INPUT MATERIAL:
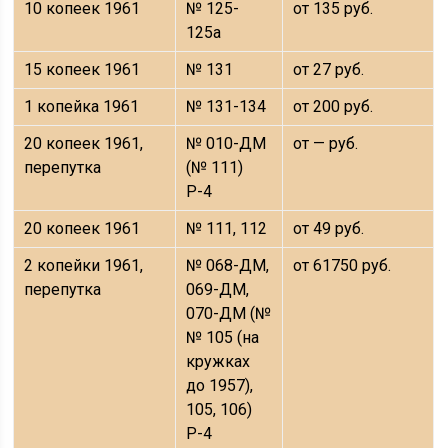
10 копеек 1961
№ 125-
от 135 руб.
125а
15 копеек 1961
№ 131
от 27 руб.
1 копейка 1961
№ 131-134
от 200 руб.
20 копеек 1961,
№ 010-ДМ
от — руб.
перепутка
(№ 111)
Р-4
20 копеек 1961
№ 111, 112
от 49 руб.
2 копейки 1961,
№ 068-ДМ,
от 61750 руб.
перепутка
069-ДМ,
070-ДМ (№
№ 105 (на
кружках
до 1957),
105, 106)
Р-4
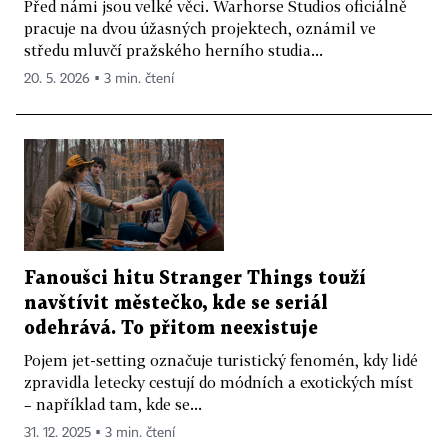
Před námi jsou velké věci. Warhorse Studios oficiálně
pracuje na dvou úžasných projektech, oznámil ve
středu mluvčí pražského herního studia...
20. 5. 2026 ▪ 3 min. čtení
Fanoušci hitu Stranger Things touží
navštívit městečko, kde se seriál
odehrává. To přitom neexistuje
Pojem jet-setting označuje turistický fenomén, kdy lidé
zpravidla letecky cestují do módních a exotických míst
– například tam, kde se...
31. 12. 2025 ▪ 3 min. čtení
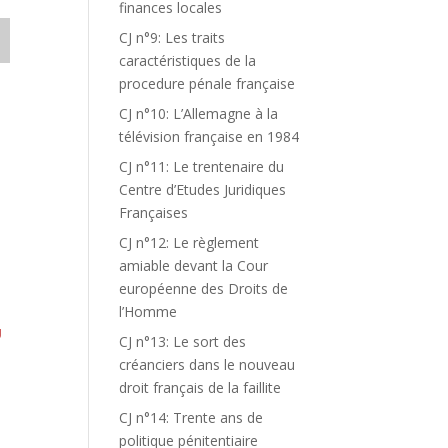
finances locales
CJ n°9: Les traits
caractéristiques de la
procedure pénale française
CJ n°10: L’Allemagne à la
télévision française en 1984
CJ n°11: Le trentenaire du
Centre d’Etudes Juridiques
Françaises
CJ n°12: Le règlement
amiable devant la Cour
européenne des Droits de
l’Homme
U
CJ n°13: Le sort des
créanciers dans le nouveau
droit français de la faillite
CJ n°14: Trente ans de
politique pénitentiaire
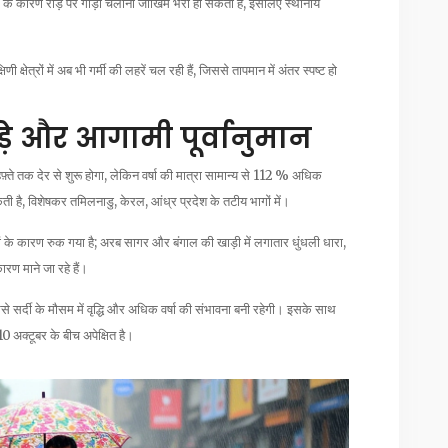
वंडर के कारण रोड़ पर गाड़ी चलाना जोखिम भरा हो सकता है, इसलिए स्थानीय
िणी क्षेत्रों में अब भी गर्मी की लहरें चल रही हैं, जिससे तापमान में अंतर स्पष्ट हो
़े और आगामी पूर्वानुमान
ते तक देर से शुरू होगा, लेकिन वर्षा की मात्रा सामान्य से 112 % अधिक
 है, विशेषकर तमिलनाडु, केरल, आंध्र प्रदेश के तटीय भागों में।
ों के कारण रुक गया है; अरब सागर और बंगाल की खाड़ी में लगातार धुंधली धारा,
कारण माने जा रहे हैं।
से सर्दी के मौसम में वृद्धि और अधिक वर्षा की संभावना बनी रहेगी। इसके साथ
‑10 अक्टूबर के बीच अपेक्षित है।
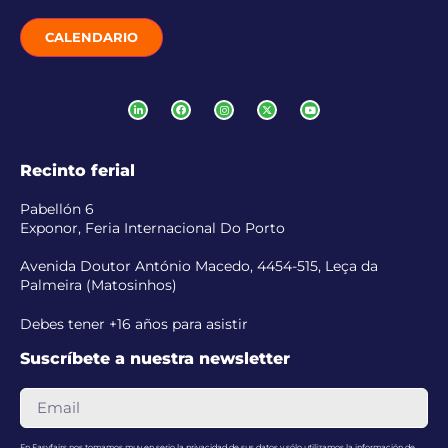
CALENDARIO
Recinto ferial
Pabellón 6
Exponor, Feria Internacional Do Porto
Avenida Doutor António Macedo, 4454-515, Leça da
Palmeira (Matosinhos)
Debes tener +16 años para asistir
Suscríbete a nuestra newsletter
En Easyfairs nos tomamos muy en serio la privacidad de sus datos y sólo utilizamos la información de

REQUIRED WORK: When you reproduce the entries above, keep every word exactly and leave out each picture.

ANSWER TO THIS PROBLEM:
10 копеек 1961
№ 125-
от 135 руб.
125а
15 копеек 1961
№ 131
от 27 руб.
1 копейка 1961
№ 131-134
от 200 руб.
20 копеек 1961,
№ 010-ДМ
от — руб.
перепутка
(№ 111)
Р-4
20 копеек 1961
№ 111, 112
от 49 руб.
2 копейки 1961,
№ 068-ДМ,
от 61750 руб.
перепутка
069-ДМ,
070-ДМ (№
№ 105 (на
кружках
до 1957),
105, 106)
Р-4
Před námi jsou velké věci. Warhorse Studios oficiálně
pracuje na dvou úžasných projektech, oznámil ve
středu mluvčí pražského herního studia...
20. 5. 2026 ▪ 3 min. čtení
Fanoušci hitu Stranger Things touží
navštívit městečko, kde se seriál
odehrává. To přitom neexistuje
Pojem jet-setting označuje turistický fenomén, kdy lidé
zpravidla letecky cestují do módních a exotických míst
– například tam, kde se...
31. 12. 2025 ▪ 3 min. čtení
finances locales
CJ n°9: Les traits
caractéristiques de la
procedure pénale française
CJ n°10: L’Allemagne à la
télévision française en 1984
CJ n°11: Le trentenaire du
Centre d’Etudes Juridiques
Françaises
CJ n°12: Le règlement
amiable devant la Cour
européenne des Droits de
l’Homme
U
CJ n°13: Le sort des
créanciers dans le nouveau
droit français de la faillite
CJ n°14: Trente ans de
politique pénitentiaire
वंडर के कारण रोड़ पर गाड़ी चलाना जोखिम भरा हो सकता है, इसलिए स्थानीय
िणी क्षेत्रों में अब भी गर्मी की लहरें चल रही हैं, जिससे तापमान में अंतर स्पष्ट हो
़े और आगामी पूर्वानुमान
ते तक देर से शुरू होगा, लेकिन वर्षा की मात्रा सामान्य से 112 % अधिक
 है, विशेषकर तमिलनाडु, केरल, आंध्र प्रदेश के तटीय भागों में।
ों के कारण रुक गया है; अरब सागर और बंगाल की खाड़ी में लगातार धुंधली धारा,
कारण माने जा रहे हैं।
से सर्दी के मौसम में वृद्धि और अधिक वर्षा की संभावना बनी रहेगी। इसके साथ
‑10 अक्टूबर के बीच अपेक्षित है।
CALENDARIO
Recinto ferial
Pabellón 6
Exponor, Feria Internacional Do Porto
Avenida Doutor António Macedo, 4454-515, Leça da
Palmeira (Matosinhos)
Debes tener +16 años para asistir
Suscríbete a nuestra newsletter
En Easyfairs nos tomamos muy en serio la privacidad de sus datos y sólo utilizamos la información de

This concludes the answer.